Beilun’s PhD Defense - Fast and Scalable Joint Estimators for Learning Sparse Gaussian Graphical Models from Heterogeneous Data with Additional Knowledge
PhD Defense Presentation by Beilun Wang
- Friday, July 20, 2018 at 9:00 am in Rice 242
- Committee Members: Mohammad Mahmoody (Chair), Yanjun Qi (Advisor), Farzad Farnoud, Xiaojin (Jerry) Zhu (University of Wisconsin–Madison), and Tingting Zhang (Statistics)
Title: Fast and Scalable Joint Estimators for Learning Sparse Gaussian Graphical Models from Heterogeneous Data with Additional Knowledge
- Abstract Understanding and quantifying variable graphs from heterogeneous samples is a fundamental and urgent analysis task thanks to the data explosion in many scientific domains. Such variable graphs can significantly improve network-driven studies like understanding genetic or neural pathways or providing valuable tools for the discovery of therapeutic targets or diagnostic markers. One typical approach is to jointly estimate K different but related conditional dependency graphs through a multi-task formulation of the sparse Gaussian Graphical Model (multi-sGGM). Most current studies of multi-sGGMs, however, involve expensive and difficult non-smooth optimizations, making them difficult to scale up to many dimensions (large p) or with many contexts (large K).

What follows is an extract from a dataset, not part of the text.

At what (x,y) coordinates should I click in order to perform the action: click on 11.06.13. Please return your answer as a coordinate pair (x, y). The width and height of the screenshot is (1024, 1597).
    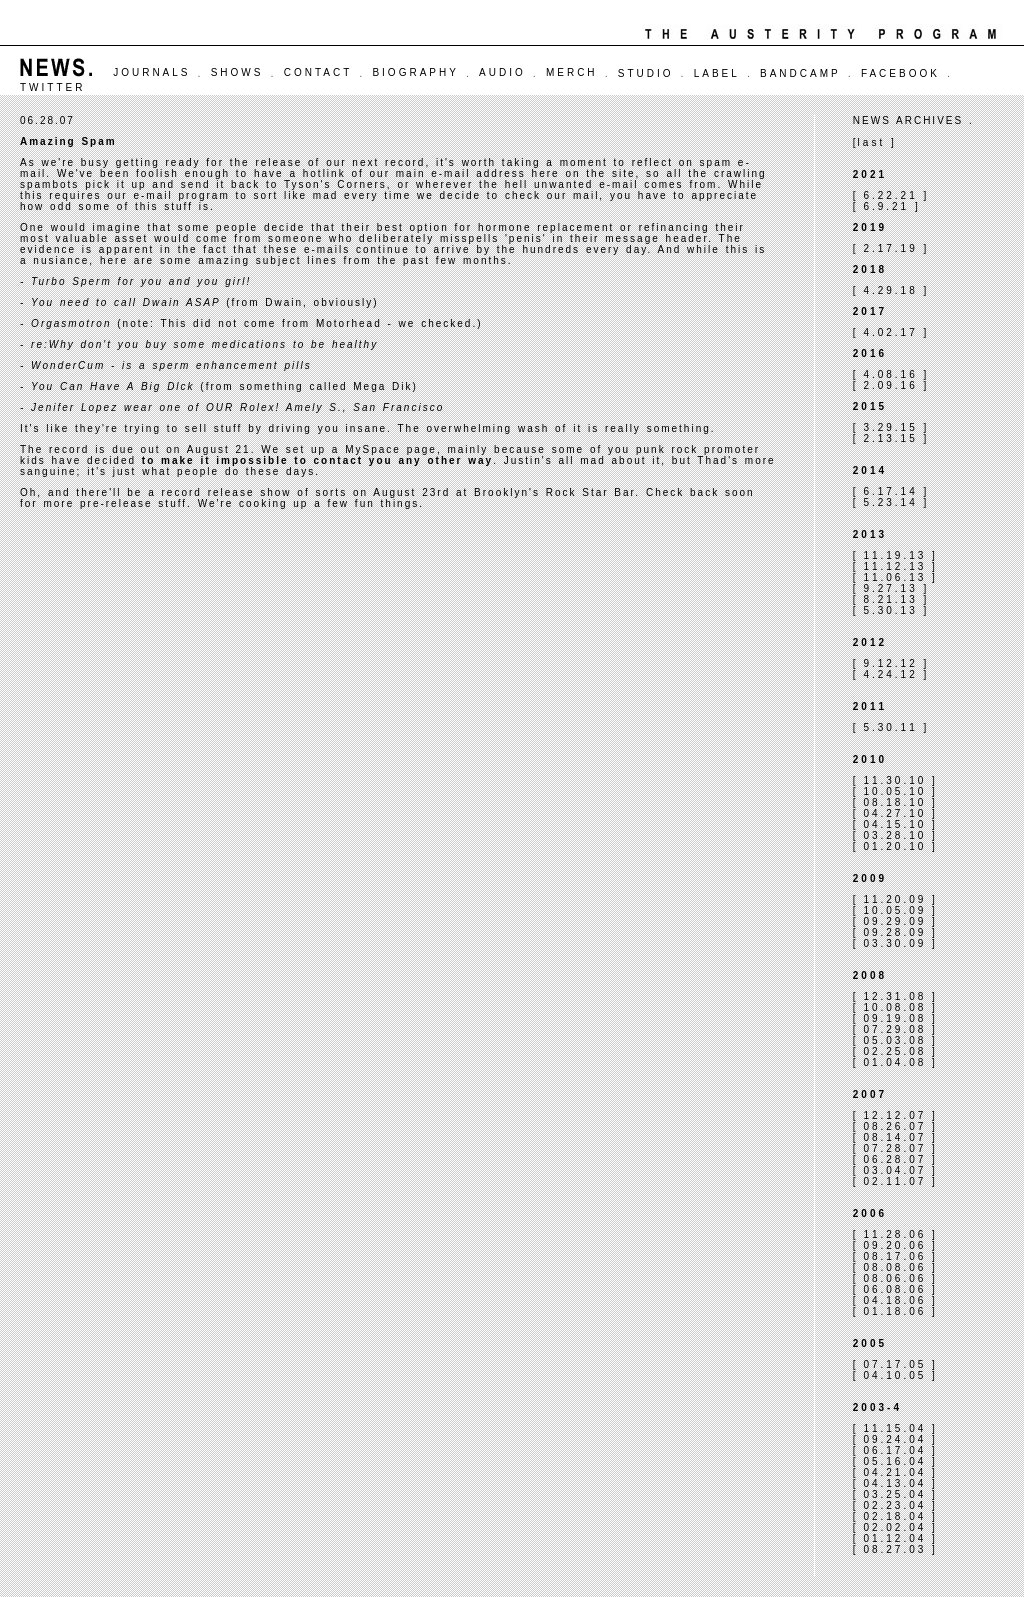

In this dissertation, we aim to fill the gap and have designed a category of novel estimators that can achieve fast and scalable joint structure estimation of multiple sGGMs. Three crucial tasks exist when learning multi-sGGMs from heterogeneous samples: (1) to enforce graph relatedness through structural norms, (2) to estimate the change of variable dependencies directly, and (3) to incorporate existing knowledge of the variable nodes or about relationships among nodes. Targeting each, our work introduces fast and parallelizable estimators that largely improves the computational efficiency of the state-of-the-art. We have conducted rigorous statistical analysis and verified that surprisingly the proposed estimators achieve the same statistical convergence rates as the state-of-art solutions that are much harder to compute. Empirically, our estimators outperform the speed of the cutting edge significantly while achieving the same or better prediction accuracy. We have implemented all proposed estimators into publicly accessible tools in the R-CRAN repository. This suite of toolboxes can help users effectively translate aggregated data into knowledge that take the form of graphs.